L’appli Grindr accusée d’avoir partagé des données privées

Accusée d’«avoir trahi la communauté LGBT», l’application de rencontres homosexuelles a notamment laissé des entreprises tierces accéder au statut VIH de ses utilisateurs. Grindr a présenté des excuses à ses utilisateurs

La célèbre application de rencontres homosexuelles Grindr a été critiquée lundi pour avoir laissé des entreprises tierces accéder à des données privées de ses utilisateurs. «En tant qu'entreprise au service de la communauté LGBTQ (lesbiennes, gay, bi, trans et «queer»), nous comprenons à quel point la révélation d'un statut VIH peut être un sujet sensible», a écrit Scott Chen, un des responsables de Grindr, dans un texte diffusé sur la plateforme Tumblr, reconnaissant que cela pouvait susciter des «inquiétudes».

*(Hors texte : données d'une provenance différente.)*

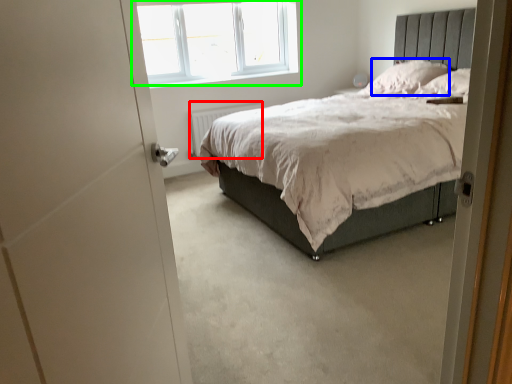 Question: Which is nearer to the radiator (highlighted by a red box)? pillow (highlighted by a blue box) or window (highlighted by a green box).

Choices:
 (A) pillow
 (B) window

Answer: (B) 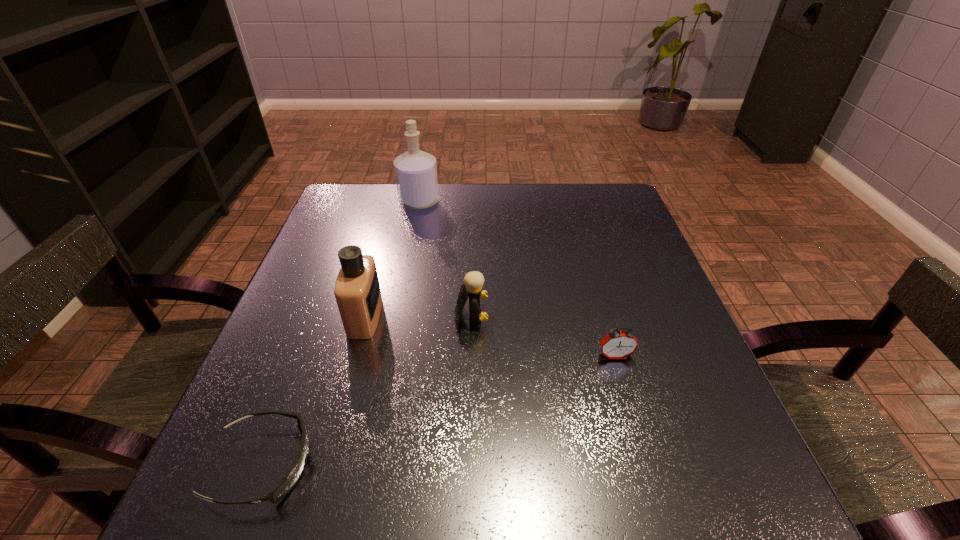 Locate an element on the screen. The width and height of the screenshot is (960, 540). object situated at the near left corner is located at coordinates (293, 475).

What are the coordinates of `free location at the far edge` in the screenshot? It's located at (484, 212).

This screenshot has height=540, width=960. In order to click on vacant space at the near edge of the desktop in this screenshot , I will do `click(611, 482)`.

In order to click on vacant space at the left edge in this screenshot , I will do `click(348, 233)`.

The image size is (960, 540). In order to click on free point at the right edge in this screenshot , I will do `click(590, 250)`.

Find the location of a particular element. free space at the far left corner is located at coordinates (381, 196).

Image resolution: width=960 pixels, height=540 pixels. In order to click on free space between the taller perfume and the second tallest object in this screenshot , I will do `click(392, 259)`.

This screenshot has width=960, height=540. In order to click on free area in between the shorter perfume and the goggles in this screenshot , I will do `click(314, 391)`.

Identify the location of unoccupied position between the Lego and the rightmost object. (543, 336).

I want to click on empty location between the alarm clock and the second object from right to left, so click(543, 336). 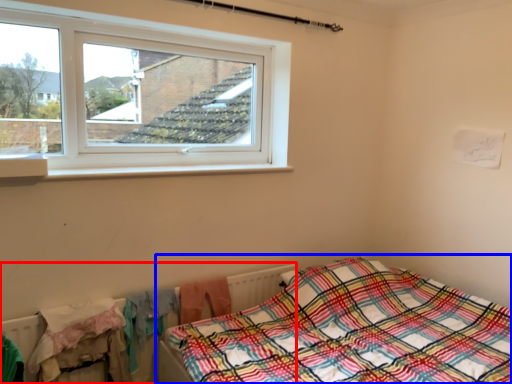 Question: Among these objects, which one is farthest to the camera, radiator (highlighted by a red box) or bed (highlighted by a blue box)?

Choices:
 (A) radiator
 (B) bed

Answer: (A) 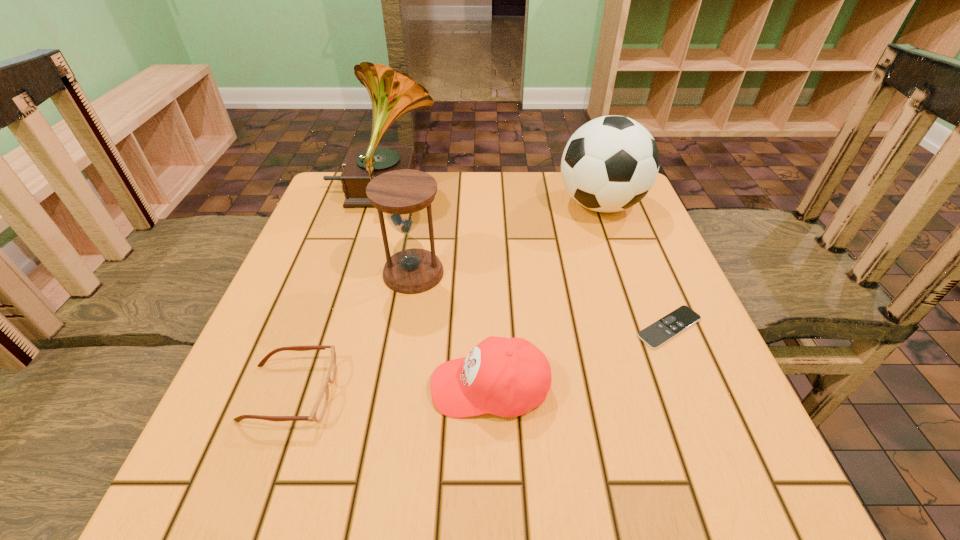 What are the coordinates of `remote control at the right edge` in the screenshot? It's located at (656, 334).

The height and width of the screenshot is (540, 960). Find the location of `object that is at the far left corner`. object that is at the far left corner is located at coordinates (392, 93).

This screenshot has height=540, width=960. In order to click on object located at the far right corner in this screenshot , I will do `click(609, 164)`.

The image size is (960, 540). In order to click on free space at the far edge in this screenshot , I will do `click(540, 203)`.

At what (x,y) coordinates should I click in order to perform the action: click on vacant space at the near edge of the desktop. Please return your answer as a coordinate pair (x, y). The height and width of the screenshot is (540, 960). Looking at the image, I should click on 619,443.

The image size is (960, 540). In order to click on vacant space at the left edge of the desktop in this screenshot , I will do `click(300, 240)`.

In the image, there is a desktop. At what (x,y) coordinates should I click in order to perform the action: click on free space at the right edge. Please return your answer as a coordinate pair (x, y). The image size is (960, 540). Looking at the image, I should click on (643, 257).

The height and width of the screenshot is (540, 960). In the image, there is a desktop. Find the location of `free space at the far left corner`. free space at the far left corner is located at coordinates (324, 215).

«Notre but a toujours été de promouvoir la santé et la sécurité de nos utilisateurs», poursuit-il, confirmant que Grindr «travaille» avec des entreprises comme Apptimize ou Localytics, chargées de tester l'application et qui à ce titre, reçoivent des données de Grindr. Celles-ci sont «soumises à des clauses contractuelles strictes» de confidentialité, assure encore Scott Chen, soulignant que les usagers peuvent choisir ou non d'indiquer sur leur profil leur statut VIH et que c'est donc à eux d'être vigilants.

Des personnes identifiables

Tout en affirmant limiter les données partagées au strict nécessaire, Grindr reconnaît que «parfois, ces données peuvent inclure des infos relatives à la localisation et au statut VIH, car ce sont des informations qui sont dans [l'application]».

Lire aussi: Et si nous vendions nos données?

Selon le site d'information Axios lundi, citant le chef de la sécurité de Grindr Bryce Case, l'application a cessé de partager le statut VIH des usagers avec des entreprises tierces. Selon un chercheur du cabinet norvégien SINTEF, dont le travail a été rapporté lundi par le site d'information BuzzFeed, toutes ces données partagées par Grindr rendent les personnes identifiables.

«Grindr n'a jamais vendu et ne vendra jamais d'informations personnelles identifiables – en particulier les données relatives au statut VIH ou à la dernière date de test – à des tierces parties ou à des annonceurs», se défend aussi Scott Chen.

Une réponse jugée «décevante»

«La confidentialité, ce n'est pas juste les numéros de cartes de crédit et les mots de passe. Partager des informations sensibles comme celles-ci peuvent mettre les Américains LGBT en danger», a réagi sur Twitter le sénateur américain Ed Markey.

L'association de défense des droits numériques Electric Frontier Foundation a jugée «décevante» la réponse de Grindr. «Vous avez trahi la communauté LGBT», a commenté un internaute sous le texte de Grindr.

Fondé en 2009, Grindr, gratuit, qui se qualifie de «plus grand réseau mondial de rencontres pour hommes gays», a été le premier à utiliser la technologie de la géolocalisation sur smartphone. Le groupe américain revendique 3,6 millions d'usagers actifs quotidiens.

Lire aussi: Données personnelles: Facebook pointé du doigt dans l’affaire Cambridge Analytica

Cette polémique intervient alors que Facebook est cloué au pilori depuis plus de deux semaines, accusé de n'avoir pas protégé les données de plus de 50 millions d'utilisateurs, qui ont fini – via une application tierce – entre les mains d'une firme d'analyse de données qui les aurait utilisées à des fins politiques.